→ TO DO
For this exercise, repeat the records below exactly and omit every picture.

→ PROVIDED ENTRIES

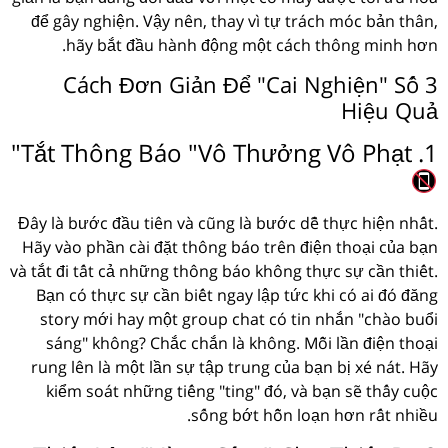
để gây nghiện. Vậy nên, thay vì tự trách móc bản thân,
hãy bắt đầu hành động một cách thông minh hơn.
3 Cách Đơn Giản Để "Cai Nghiện" Số
Hiệu Quả
1. Tắt Thông Báo "Vô Thưởng Vô Phạt"
Đây là bước đầu tiên và cũng là bước dễ thực hiện nhất.
Hãy vào phần cài đặt thông báo trên điện thoại của bạn
và tắt đi tất cả những thông báo không thực sự cần thiết.
Bạn có thực sự cần biết ngay lập tức khi có ai đó đăng
story mới hay một group chat có tin nhắn "chào buổi
sáng" không? Chắc chắn là không. Mỗi lần điện thoại
rung lên là một lần sự tập trung của bạn bị xé nát. Hãy
kiểm soát những tiếng "ting" đó, và bạn sẽ thấy cuộc
sống bớt hỗn loạn hơn rất nhiều.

→ FINAL ANSWER
để gây nghiện. Vậy nên, thay vì tự trách móc bản thân,
hãy bắt đầu hành động một cách thông minh hơn.
3 Cách Đơn Giản Để "Cai Nghiện" Số
Hiệu Quả
1. Tắt Thông Báo "Vô Thưởng Vô Phạt"
Đây là bước đầu tiên và cũng là bước dễ thực hiện nhất.
Hãy vào phần cài đặt thông báo trên điện thoại của bạn
và tắt đi tất cả những thông báo không thực sự cần thiết.
Bạn có thực sự cần biết ngay lập tức khi có ai đó đăng
story mới hay một group chat có tin nhắn "chào buổi
sáng" không? Chắc chắn là không. Mỗi lần điện thoại
rung lên là một lần sự tập trung của bạn bị xé nát. Hãy
kiểm soát những tiếng "ting" đó, và bạn sẽ thấy cuộc
sống bớt hỗn loạn hơn rất nhiều.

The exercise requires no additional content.